Vor genau 25 Jahren schrieb Dr. Gustav Sichelschmidt ein Buch mit dem Titel "Verblöden die Deutschen?" Damals interpretierte er den allgemeinen Niveauabstieg noch als Folge des westdeutschen Reichtums. Heute ist er davon überzeugt, daß es sich dabei um eine von außen gezielt betriebene Vernichtungsstrategie anti-deutscher One-World-Kräfte handelt, mit der die zweite deutsche Republik in eine kulturell-wissenschaftliche Zweitrangigkeit und unüberbietbare moralische Verkommenheit gestürzt wurde. In seinem neuesten Buch untersucht er die Frage der systematischen Verdummung unter völlig neuem Blickwinkel und kommt zu dem Ergebnis: Durch gezielte Verblödung werden wir ein unterentwickeltes Land mit totalitären Tendenzen.

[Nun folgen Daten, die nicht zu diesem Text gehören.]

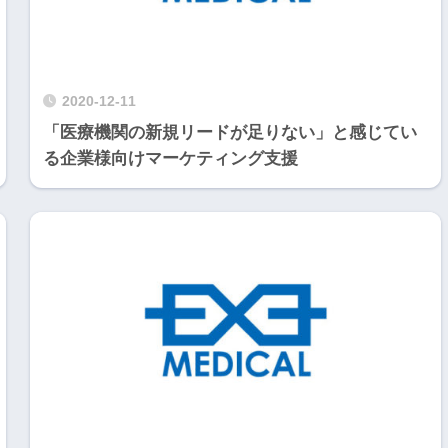
2020-12-11
「医療機関の新規リードが足りない」と感じてい
る企業様向けマーケティング支援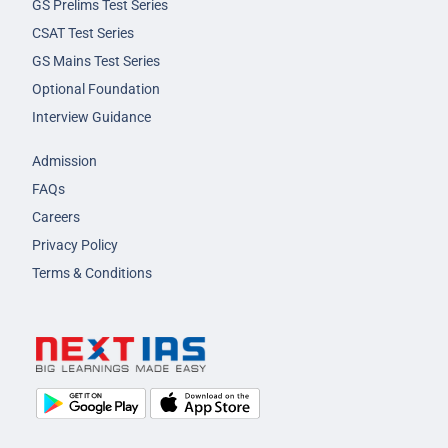
GS Prelims Test Series
CSAT Test Series
GS Mains Test Series
Optional Foundation
Interview Guidance
Admission
FAQs
Careers
Privacy Policy
Terms & Conditions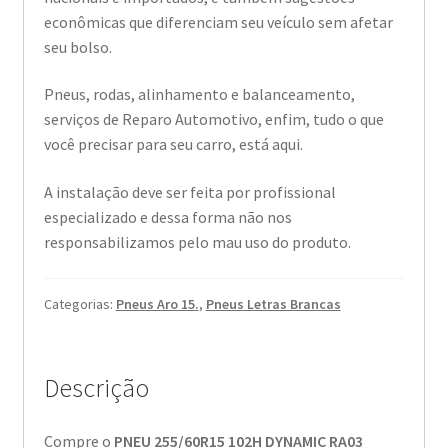
econômicas que diferenciam seu veículo sem afetar
seu bolso.
Pneus, rodas, alinhamento e balanceamento,
serviços de Reparo Automotivo, enfim, tudo o que
você precisar para seu carro, está aqui.
A instalação deve ser feita por profissional
especializado e dessa forma não nos
responsabilizamos pelo mau uso do produto.
Categorias:
Pneus Aro 15.
,
Pneus Letras Brancas
Descrição
Compre o
PNEU 255/60R15 102H DYNAMIC RA03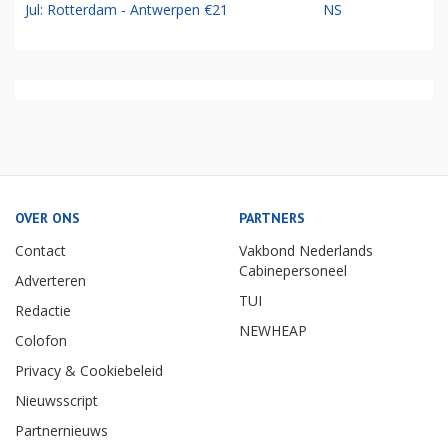
Jul: Rotterdam - Antwerpen €21
NS
OVER ONS
PARTNERS
Contact
Vakbond Nederlands
Cabinepersoneel
Adverteren
TUI
Redactie
NEWHEAP
Colofon
Privacy & Cookiebeleid
Nieuwsscript
Partnernieuws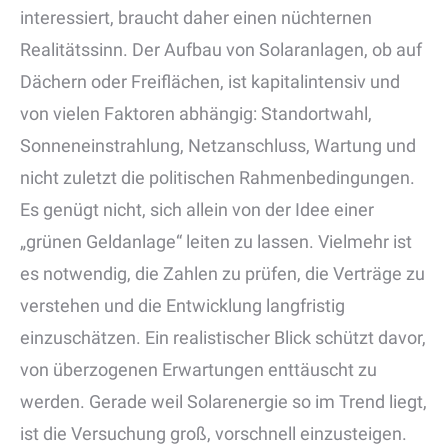
interessiert, braucht daher einen nüchternen
Realitätssinn. Der Aufbau von Solaranlagen, ob auf
Dächern oder Freiflächen, ist kapitalintensiv und
von vielen Faktoren abhängig: Standortwahl,
Sonneneinstrahlung, Netzanschluss, Wartung und
nicht zuletzt die politischen Rahmenbedingungen.
Es genügt nicht, sich allein von der Idee einer
„grünen Geldanlage“ leiten zu lassen. Vielmehr ist
es notwendig, die Zahlen zu prüfen, die Verträge zu
verstehen und die Entwicklung langfristig
einzuschätzen. Ein realistischer Blick schützt davor,
von überzogenen Erwartungen enttäuscht zu
werden. Gerade weil Solarenergie so im Trend liegt,
ist die Versuchung groß, vorschnell einzusteigen.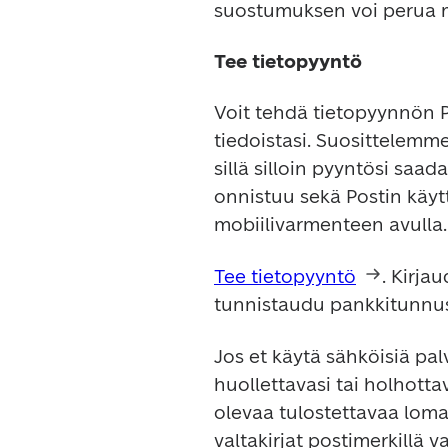
suostumuksen voi perua m
Tee tietopyyntö
Voit tehdä tietopyynnön Po
tiedoistasi. Suosittelem
sillä silloin pyyntösi sa
onnistuu sekä Postin käyt
mobiilivarmenteen avulla.
Tee tietopyyntö
. Kirja
tunnistaudu pankkitunnust
Jos et käytä sähköisiä pa
huollettavasi tai holhotta
olevaa tulostettavaa lomak
valtakirjat postimerkillä 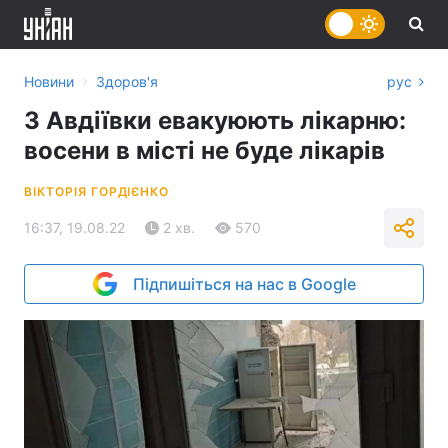
›
Новини
Здоров'я
рус
З Авдіївки евакуюють лікарню:
восени в місті не буде лікарів
ВІКТОРІЯ ГОРДІЄНКО
16:37, 19.08.22
2 хв.
570
Підпишіться на нас в Google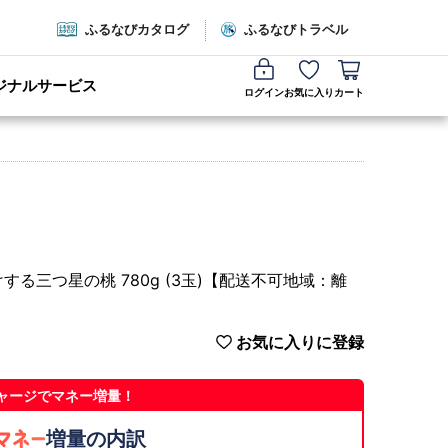
ふるなびカタログ
ふるなびトラベル
ジナルサービス
ログイン
お気に入り
カート
る三つ星の桃 780g (3玉)【配送不可地域：離
お気に入りに登録
ャージでマネー増量！
増量の内訳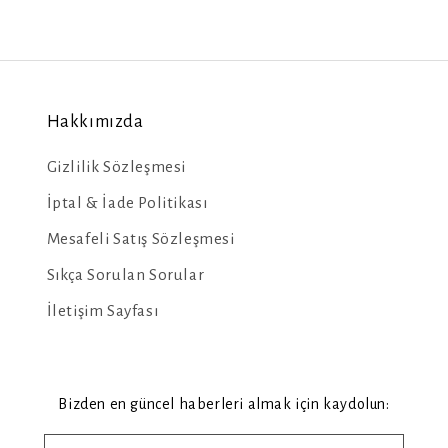
Hakkımızda
Gizlilik Sözleşmesi
İptal & İade Politikası
Mesafeli Satış Sözleşmesi
Sıkça Sorulan Sorular
İletişim Sayfası
Bizden en güncel haberleri almak için kaydolun: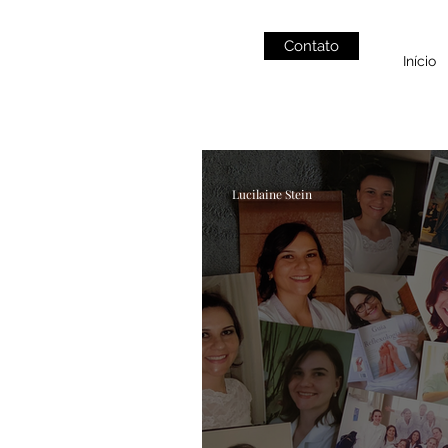
Contato
Início
Lucilaine Stein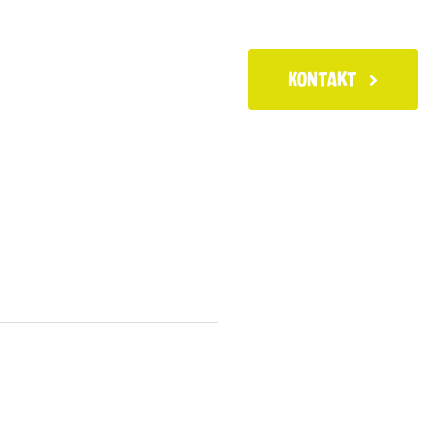
Kontakt
iten
News
t0bsa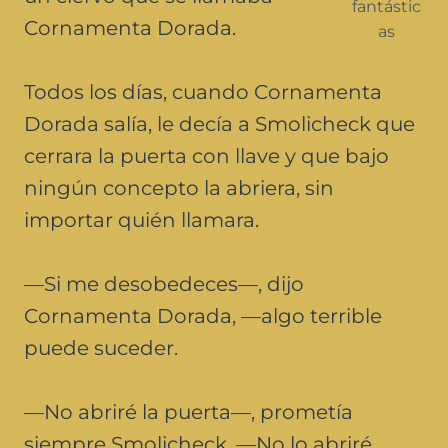
fantástic
Cornamenta Dorada.
as
Todos los días, cuando Cornamenta
Dorada salía, le decía a Smolicheck que
cerrara la puerta con llave y que bajo
ningún concepto la abriera, sin
importar quién llamara.
—Si me desobedeces—, dijo
Cornamenta Dorada, —algo terrible
puede suceder.
—No abriré la puerta—, prometía
siempre Smolicheck. —No lo abriré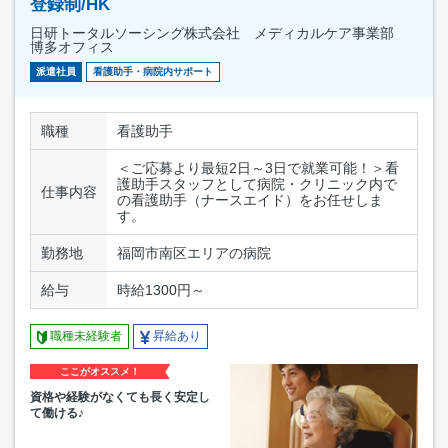
登録制/HK
日研トータルソーシング株式会社 メディカルケア事業部
博多オフィス
派遣社員
看護助手・病院内サポート
職種
看護助手
＜ご応募より最短2日～3日で就業可能！＞看
護助手スタッフとして病院・クリニック内で
仕事内容
の看護助手（ナースエイド）をお任せしま
す。
勤務地
福岡市南区エリアの病院
給与
時給1300円～
職種未経験者
昇給あり
ここがオススメ！
資格や経験がなくても長く安定し
て働ける♪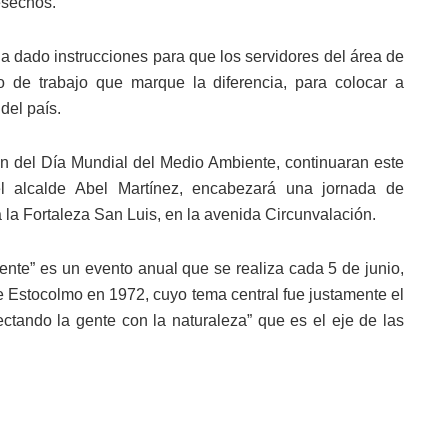
esechos.
ha dado instrucciones para que los servidores del área de
 de trabajo que marque la diferencia, para colocar a
del país.
n del Día Mundial del Medio Ambiente, continuaran este
alcalde Abel Martínez, encabezará una jornada de
a la Fortaleza San Luis, en la avenida Circunvalación.
nte” es un evento anual que se realiza cada 5 de junio,
de Estocolmo en 1972, cuyo tema central fue justamente el
tando la gente con la naturaleza” que es el eje de las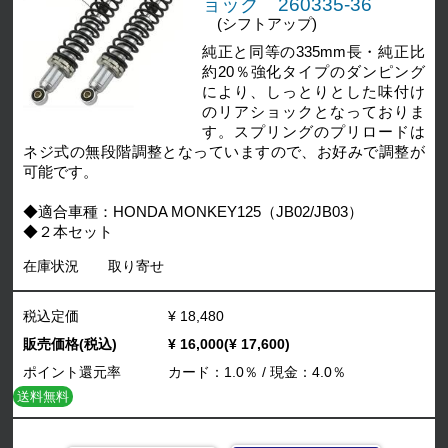
ョック 260335-36
(シフトアップ)
純正と同等の335mm長・純正比
約20％強化タイプのダンピング
により、しっとりとした味付け
のリアショックとなっておりま
す。スプリングのプリロードは
ネジ式の無段階調整となっていますので、お好みで調整が
可能です。
◆適合車種：HONDA MONKEY125（JB02/JB03）
◆２本セット
在庫状況
取り寄せ
税込定価
¥ 18,480
販売価格(税込)
¥ 16,000(¥ 17,600)
ポイント還元率
カード：1.0％ / 現金：4.0％
送料無料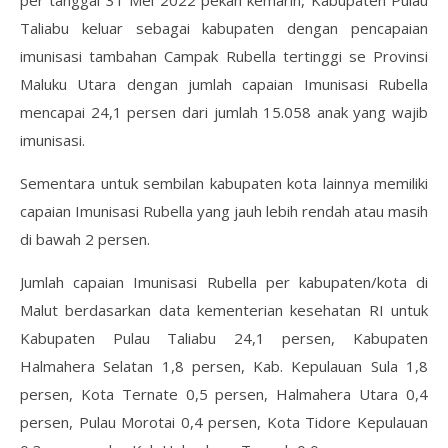
Taliabu keluar sebagai kabupaten dengan pencapaian
imunisasi tambahan Campak Rubella tertinggi se Provinsi
Maluku Utara dengan jumlah capaian Imunisasi Rubella
mencapai 24,1 persen dari jumlah 15.058 anak yang wajib
imunisasi.
Sementara untuk sembilan kabupaten kota lainnya memiliki
capaian Imunisasi Rubella yang jauh lebih rendah atau masih
di bawah 2 persen.
Jumlah capaian Imunisasi Rubella per kabupaten/kota di
Malut berdasarkan data kementerian kesehatan RI untuk
Kabupaten Pulau Taliabu 24,1 persen, Kabupaten
Halmahera Selatan 1,8 persen, Kab. Kepulauan Sula 1,8
persen, Kota Ternate 0,5 persen, Halmahera Utara 0,4
persen, Pulau Morotai 0,4 persen, Kota Tidore Kepulauan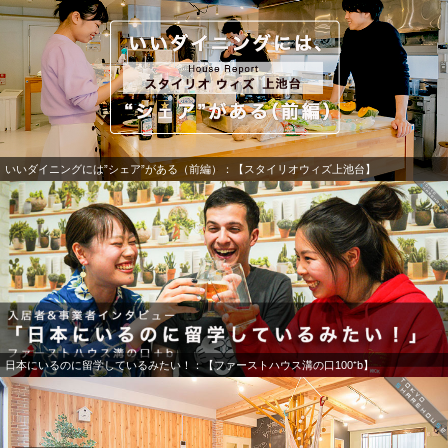
いいダイニングには”シェア”がある（前編）：【スタイリオウィズ上池台】
日本にいるのに留学しているみたい！：【ファーストハウス溝の口100⁺b】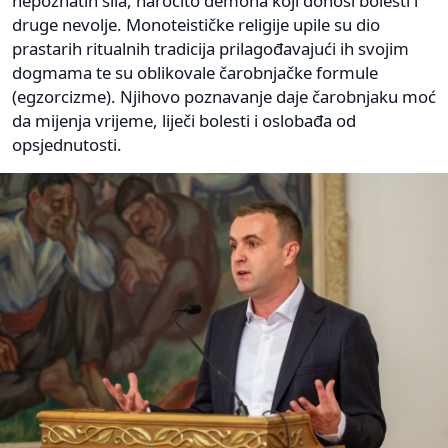
nepoznatih sila, naročito demona koji donosi bolesti i
druge nevolje. Monoteističke religije upile su dio
prastarih ritualnih tradicija prilagođavajući ih svojim
dogmama te su oblikovale čarobnjačke formule
(egzorcizme). Njihovo poznavanje daje čarobnjaku moć
da mijenja vrijeme, liječi bolesti i oslobađa od
opsjednutosti.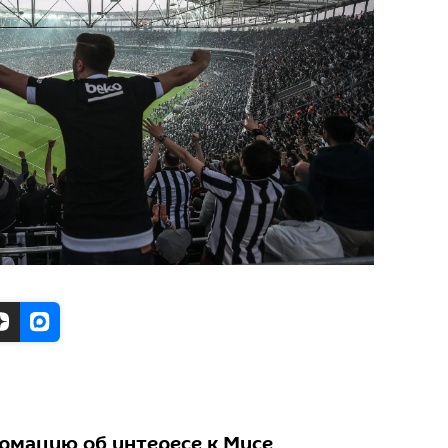
рмацию об интересе к Мусе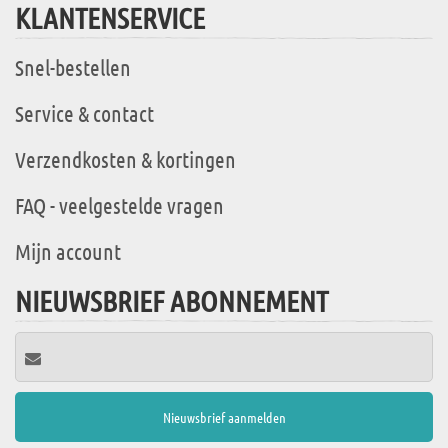
KLANTENSERVICE
Snel-bestellen
Service & contact
Verzendkosten & kortingen
FAQ - veelgestelde vragen
Mijn account
NIEUWSBRIEF ABONNEMENT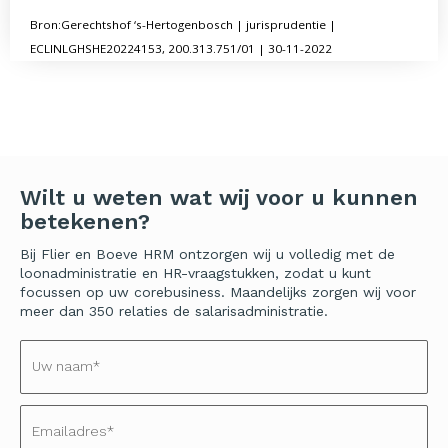
Bron:Gerechtshof ‘s-Hertogenbosch | jurisprudentie |
ECLINLGHSHE20224153, 200.313.751/01 | 30-11-2022
Wilt u weten wat wij voor u kunnen
betekenen?
Bij Flier en Boeve HRM ontzorgen wij u volledig met de
loonadministratie en HR-vraagstukken, zodat u kunt
focussen op uw corebusiness. Maandelijks zorgen wij voor
meer dan 350 relaties de salarisadministratie.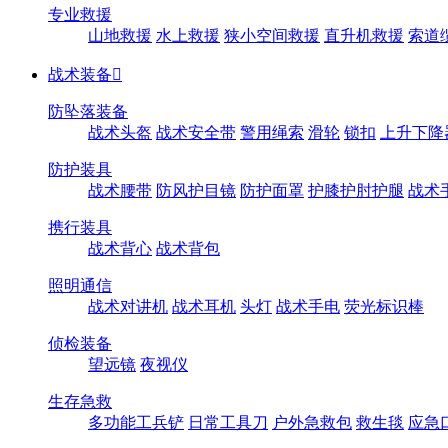
专业救援
山地救援
水上救援
狭小空间救援
直升机救援
索道
战术装备

防坠落装备
战术头盔
战术安全带
警用绳索
滑轮
锁扣
上升下降
防护装具
战术腰带
防风护目镜
防护面罩
护膝护肘护腿
战术
携行装具
战术背心
战术背包
照明通信
战术对讲机
战术耳机
头灯
战术手电
荧光标识棒
侦检装备
望远镜
夜视仪
生存急救
多功能工兵铲
日常工具刀
户外急救包
救生毯
应急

Lesermeinungen (Wiedergabe von Amazon.de, s.u.): Durchschnittliche Gesamt-Bewertung: 3.5 von 5.00 Punkten (Insgesamt 6 Bewertungen)
Nur ein Zitat dazu 5 von 5 Punkten "Die Demokratie ist nur der Zug, auf den wir aufsteigen, bis wir am Ziel sind. Die Moscheen sind unsere Kasernen, die Minarette unsere Bajonette, die Kuppeln unsere Helme und die Gläubigen unsere Soldaten."
Das stammt von keinem geringeren als dem türkischen Präsidenten Tayyip Erdogan.
Insofern sit das Buch absolut lesenswert. Kein brauner Abklatsch, sondern regt zum Nachdenken an.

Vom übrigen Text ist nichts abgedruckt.